Among the lines below, list those containing the string "available".

- _MATERIAL PROVIDED_:
■ ■ ■ ■

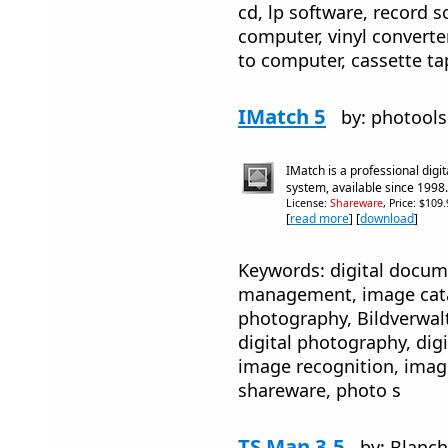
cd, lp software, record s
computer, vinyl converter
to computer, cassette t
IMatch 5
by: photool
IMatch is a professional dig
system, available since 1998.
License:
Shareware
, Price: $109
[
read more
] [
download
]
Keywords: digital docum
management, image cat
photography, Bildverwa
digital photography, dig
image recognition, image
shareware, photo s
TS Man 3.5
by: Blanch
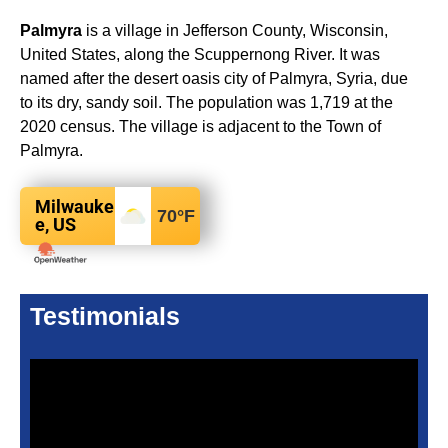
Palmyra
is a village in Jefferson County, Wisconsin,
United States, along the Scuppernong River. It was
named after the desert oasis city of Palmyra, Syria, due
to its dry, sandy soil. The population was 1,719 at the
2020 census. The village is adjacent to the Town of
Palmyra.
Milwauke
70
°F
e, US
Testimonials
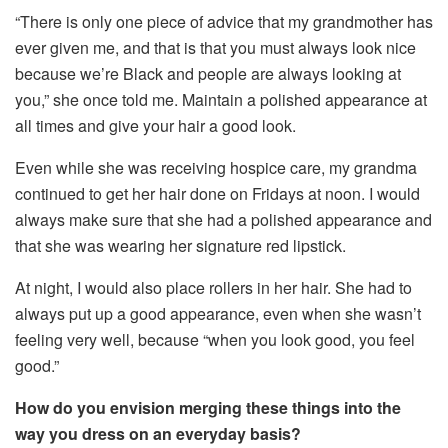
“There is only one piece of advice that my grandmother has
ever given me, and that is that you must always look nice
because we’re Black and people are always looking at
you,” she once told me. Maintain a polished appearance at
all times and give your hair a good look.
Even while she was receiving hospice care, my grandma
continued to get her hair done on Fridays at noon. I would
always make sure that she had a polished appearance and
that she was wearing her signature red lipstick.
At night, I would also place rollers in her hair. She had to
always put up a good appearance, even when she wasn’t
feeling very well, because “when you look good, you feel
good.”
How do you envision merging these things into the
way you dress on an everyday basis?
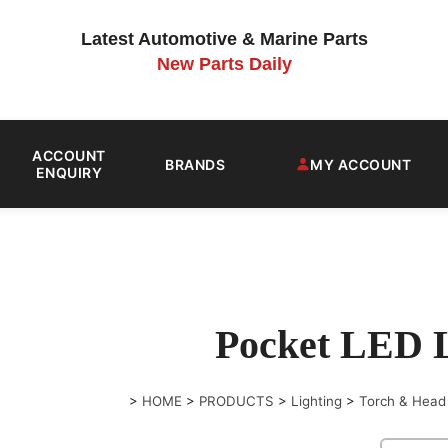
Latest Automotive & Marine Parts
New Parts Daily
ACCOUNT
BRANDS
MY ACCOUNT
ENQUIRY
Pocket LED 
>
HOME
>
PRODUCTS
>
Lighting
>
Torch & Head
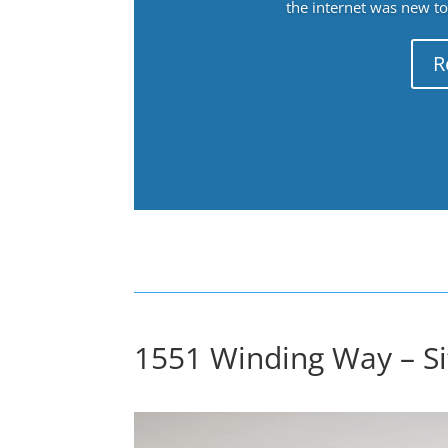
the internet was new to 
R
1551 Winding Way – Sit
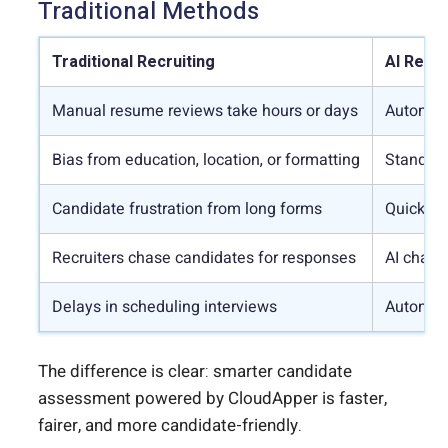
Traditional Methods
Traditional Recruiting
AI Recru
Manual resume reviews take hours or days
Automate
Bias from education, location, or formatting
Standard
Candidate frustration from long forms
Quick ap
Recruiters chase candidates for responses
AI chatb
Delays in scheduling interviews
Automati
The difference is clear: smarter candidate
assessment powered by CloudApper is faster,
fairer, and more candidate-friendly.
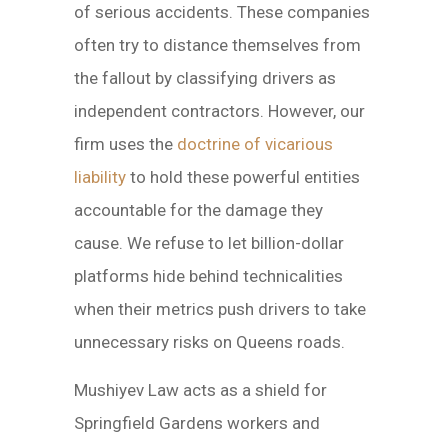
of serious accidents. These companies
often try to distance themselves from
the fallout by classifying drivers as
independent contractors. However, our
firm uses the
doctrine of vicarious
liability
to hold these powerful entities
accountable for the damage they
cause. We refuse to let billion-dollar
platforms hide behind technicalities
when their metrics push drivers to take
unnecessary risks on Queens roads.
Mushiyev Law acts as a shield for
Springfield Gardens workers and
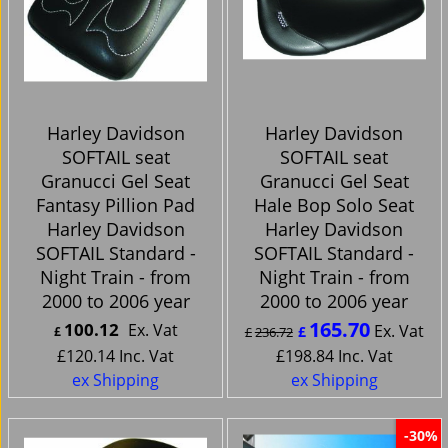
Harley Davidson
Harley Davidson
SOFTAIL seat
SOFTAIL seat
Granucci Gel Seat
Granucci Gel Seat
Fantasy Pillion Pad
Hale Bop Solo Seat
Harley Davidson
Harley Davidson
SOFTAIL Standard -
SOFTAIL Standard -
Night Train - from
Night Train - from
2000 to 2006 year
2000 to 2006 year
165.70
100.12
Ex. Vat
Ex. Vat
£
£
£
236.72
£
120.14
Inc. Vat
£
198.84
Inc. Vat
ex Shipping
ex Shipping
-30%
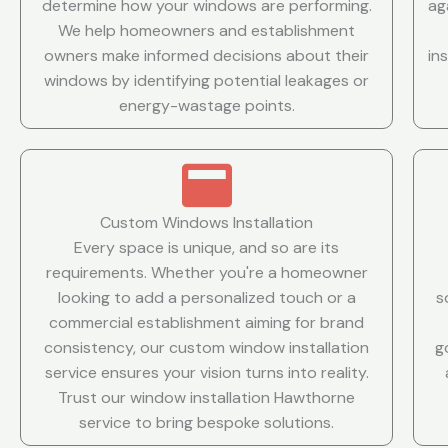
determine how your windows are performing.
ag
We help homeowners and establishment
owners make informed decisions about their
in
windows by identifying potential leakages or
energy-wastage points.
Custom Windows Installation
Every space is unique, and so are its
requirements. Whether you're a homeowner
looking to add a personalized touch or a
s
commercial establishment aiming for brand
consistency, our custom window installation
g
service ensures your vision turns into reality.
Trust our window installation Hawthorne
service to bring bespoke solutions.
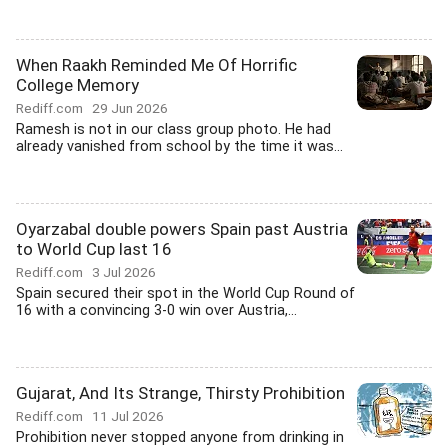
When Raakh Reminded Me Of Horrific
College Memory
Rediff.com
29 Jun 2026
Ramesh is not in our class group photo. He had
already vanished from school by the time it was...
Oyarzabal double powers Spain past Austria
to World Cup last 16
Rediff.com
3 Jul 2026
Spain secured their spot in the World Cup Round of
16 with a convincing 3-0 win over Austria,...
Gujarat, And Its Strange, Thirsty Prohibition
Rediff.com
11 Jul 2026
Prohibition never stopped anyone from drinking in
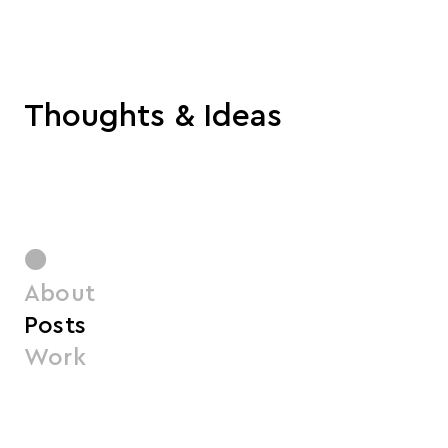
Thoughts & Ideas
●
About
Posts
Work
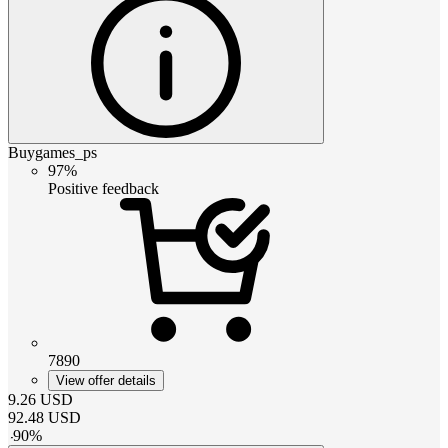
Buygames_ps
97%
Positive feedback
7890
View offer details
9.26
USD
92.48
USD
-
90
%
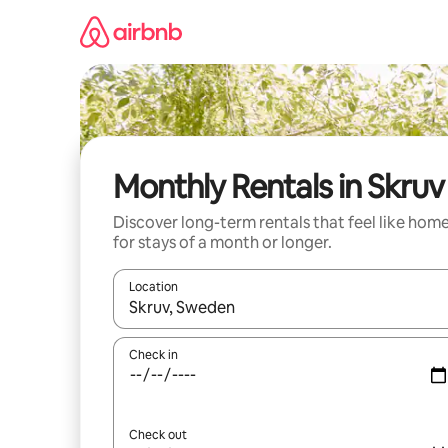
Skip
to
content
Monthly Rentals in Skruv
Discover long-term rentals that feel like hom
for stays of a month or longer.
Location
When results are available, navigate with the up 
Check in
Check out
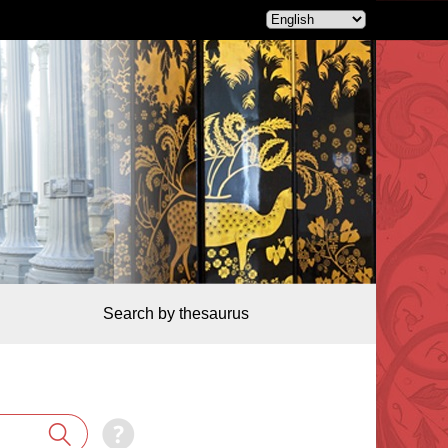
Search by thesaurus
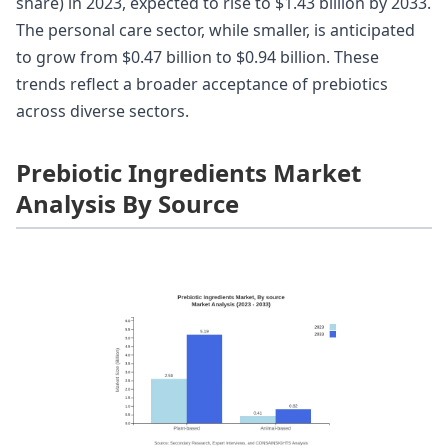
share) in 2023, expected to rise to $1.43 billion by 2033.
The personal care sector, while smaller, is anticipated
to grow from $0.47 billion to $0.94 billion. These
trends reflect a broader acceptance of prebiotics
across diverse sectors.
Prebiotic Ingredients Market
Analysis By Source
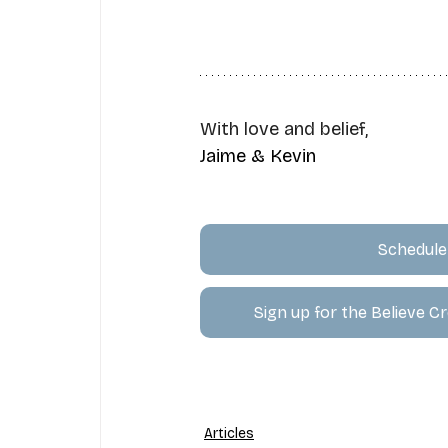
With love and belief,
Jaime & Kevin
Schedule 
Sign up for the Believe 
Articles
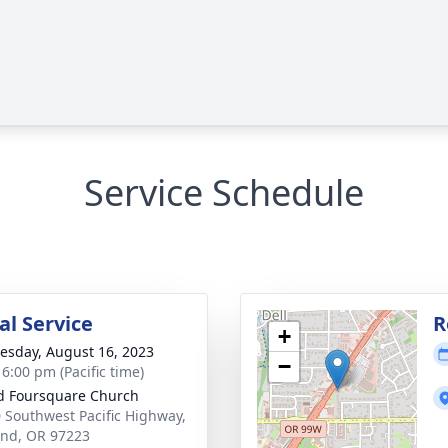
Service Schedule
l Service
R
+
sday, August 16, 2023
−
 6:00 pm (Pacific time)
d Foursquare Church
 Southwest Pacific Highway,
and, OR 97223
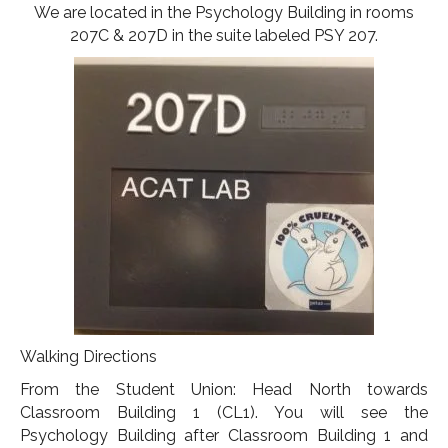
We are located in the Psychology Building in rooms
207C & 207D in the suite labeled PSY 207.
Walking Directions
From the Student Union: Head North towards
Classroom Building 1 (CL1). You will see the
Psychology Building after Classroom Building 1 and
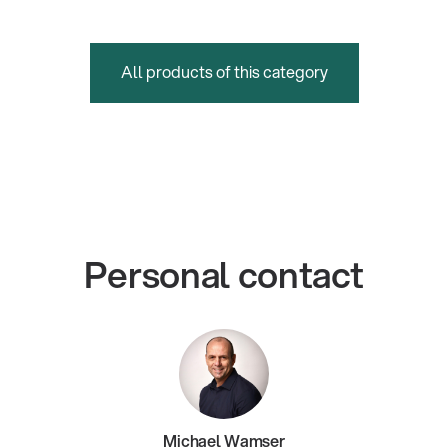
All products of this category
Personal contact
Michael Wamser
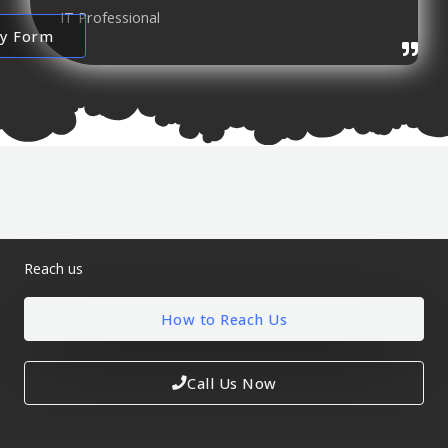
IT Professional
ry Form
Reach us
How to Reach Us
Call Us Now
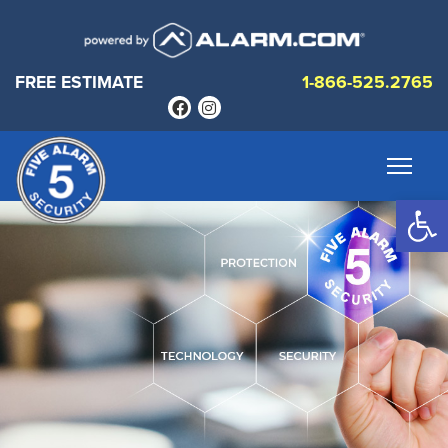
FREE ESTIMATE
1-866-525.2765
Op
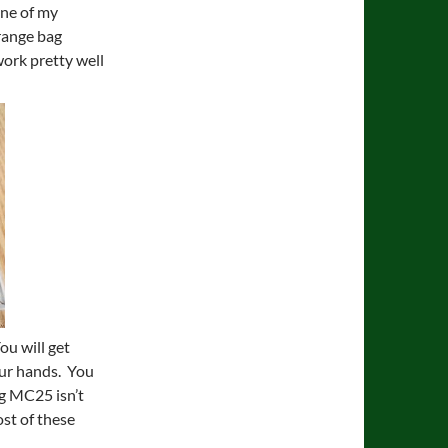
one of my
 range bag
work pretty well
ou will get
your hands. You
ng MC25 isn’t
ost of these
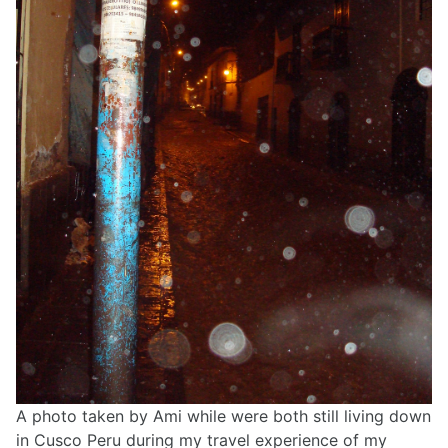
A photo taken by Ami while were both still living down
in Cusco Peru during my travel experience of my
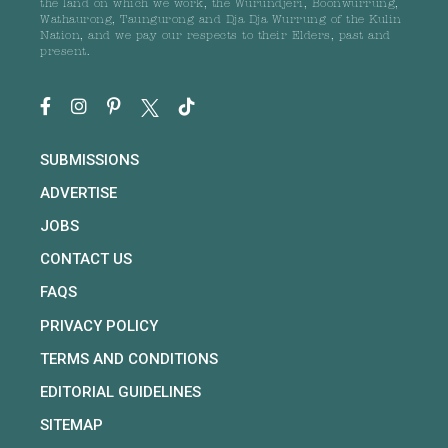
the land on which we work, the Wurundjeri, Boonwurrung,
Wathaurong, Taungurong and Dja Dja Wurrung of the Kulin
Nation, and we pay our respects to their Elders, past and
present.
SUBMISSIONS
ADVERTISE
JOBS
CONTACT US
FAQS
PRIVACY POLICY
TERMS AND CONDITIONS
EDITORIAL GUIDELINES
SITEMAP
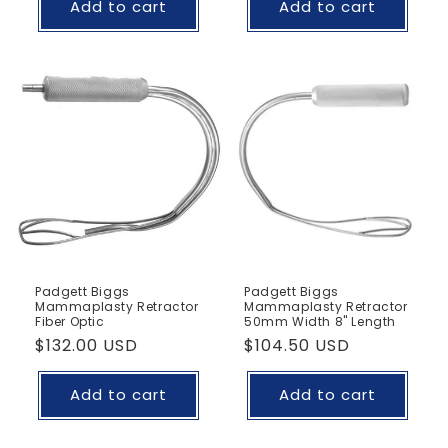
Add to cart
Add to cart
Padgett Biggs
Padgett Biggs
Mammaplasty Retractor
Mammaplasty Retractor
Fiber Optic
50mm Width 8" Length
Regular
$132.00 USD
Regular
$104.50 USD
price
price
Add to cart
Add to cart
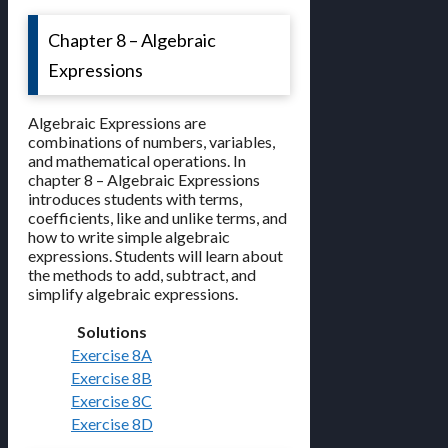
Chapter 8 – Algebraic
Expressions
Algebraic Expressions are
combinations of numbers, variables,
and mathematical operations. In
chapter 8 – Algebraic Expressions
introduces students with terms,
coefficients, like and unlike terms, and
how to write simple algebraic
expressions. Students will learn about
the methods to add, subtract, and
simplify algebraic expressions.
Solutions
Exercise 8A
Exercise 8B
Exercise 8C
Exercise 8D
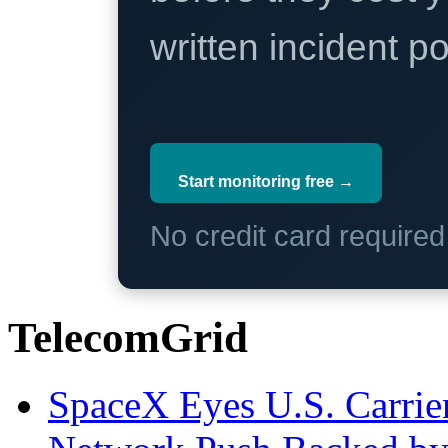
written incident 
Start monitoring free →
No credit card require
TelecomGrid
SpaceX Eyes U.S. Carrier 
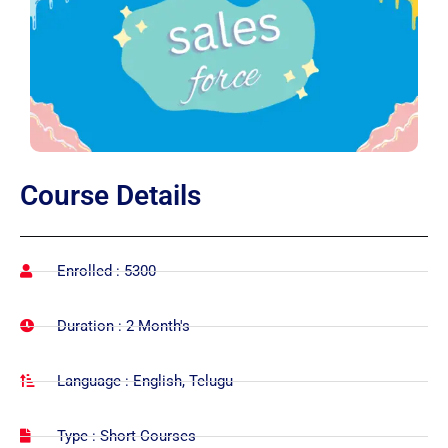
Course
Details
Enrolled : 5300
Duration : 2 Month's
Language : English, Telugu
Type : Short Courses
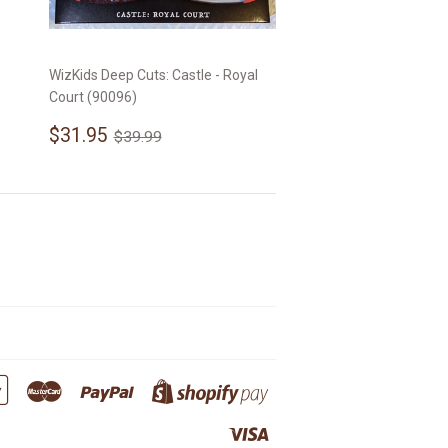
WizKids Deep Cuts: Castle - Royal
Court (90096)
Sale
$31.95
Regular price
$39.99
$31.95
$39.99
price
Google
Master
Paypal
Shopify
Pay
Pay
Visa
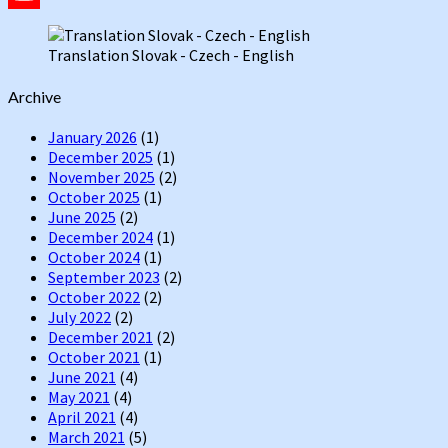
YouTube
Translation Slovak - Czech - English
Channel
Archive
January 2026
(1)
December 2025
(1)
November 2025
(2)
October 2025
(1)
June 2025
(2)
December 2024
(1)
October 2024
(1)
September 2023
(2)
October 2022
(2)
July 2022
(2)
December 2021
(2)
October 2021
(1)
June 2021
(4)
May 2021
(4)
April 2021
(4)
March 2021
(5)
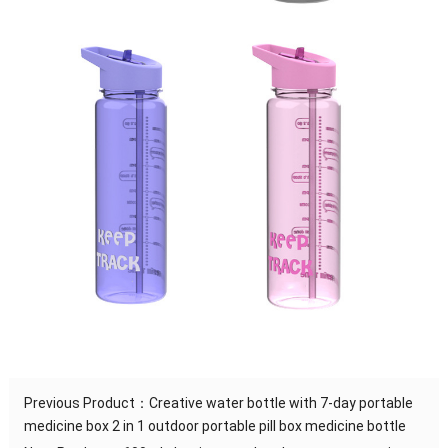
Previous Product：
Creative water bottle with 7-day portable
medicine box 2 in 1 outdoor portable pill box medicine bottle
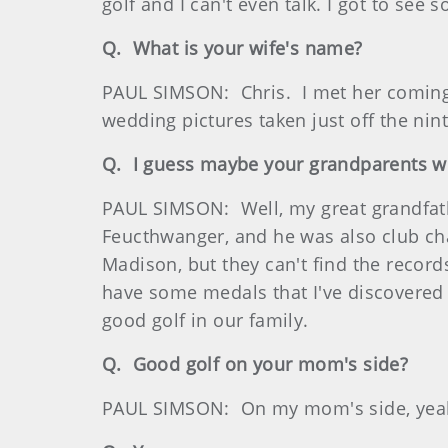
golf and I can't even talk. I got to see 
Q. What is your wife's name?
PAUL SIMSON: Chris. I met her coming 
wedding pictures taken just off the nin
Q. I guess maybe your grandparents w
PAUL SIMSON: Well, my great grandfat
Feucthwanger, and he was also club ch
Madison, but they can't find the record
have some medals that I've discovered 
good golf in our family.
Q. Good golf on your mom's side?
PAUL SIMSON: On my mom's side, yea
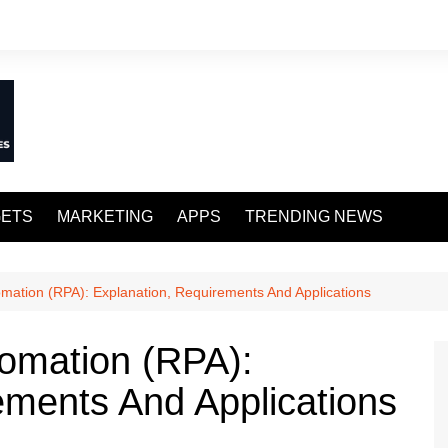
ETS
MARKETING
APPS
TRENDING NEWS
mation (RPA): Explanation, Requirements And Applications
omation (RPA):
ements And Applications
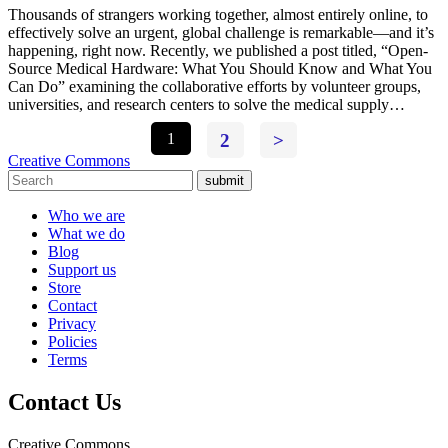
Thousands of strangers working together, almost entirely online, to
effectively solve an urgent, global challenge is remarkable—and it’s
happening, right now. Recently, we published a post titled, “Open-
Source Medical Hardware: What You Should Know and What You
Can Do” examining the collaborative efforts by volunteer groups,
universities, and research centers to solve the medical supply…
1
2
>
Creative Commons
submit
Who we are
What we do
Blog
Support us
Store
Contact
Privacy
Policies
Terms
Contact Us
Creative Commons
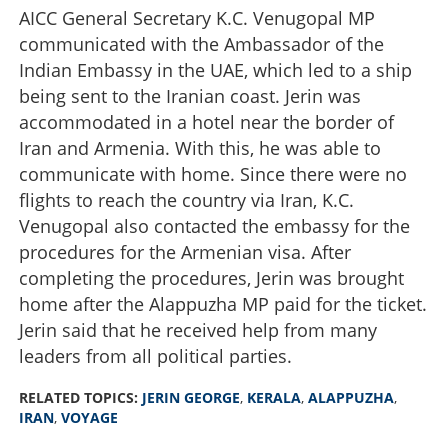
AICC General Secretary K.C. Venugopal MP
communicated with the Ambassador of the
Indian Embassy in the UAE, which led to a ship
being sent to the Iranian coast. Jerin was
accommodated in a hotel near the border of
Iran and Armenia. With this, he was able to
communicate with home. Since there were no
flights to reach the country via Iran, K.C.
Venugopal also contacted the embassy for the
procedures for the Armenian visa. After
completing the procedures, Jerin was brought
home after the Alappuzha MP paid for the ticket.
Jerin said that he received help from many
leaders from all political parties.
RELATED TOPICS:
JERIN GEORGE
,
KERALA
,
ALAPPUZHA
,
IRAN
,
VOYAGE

■ ■ ■ ■

- _REPLY_:
system, available since 1998.
When results are available, navigate with the up 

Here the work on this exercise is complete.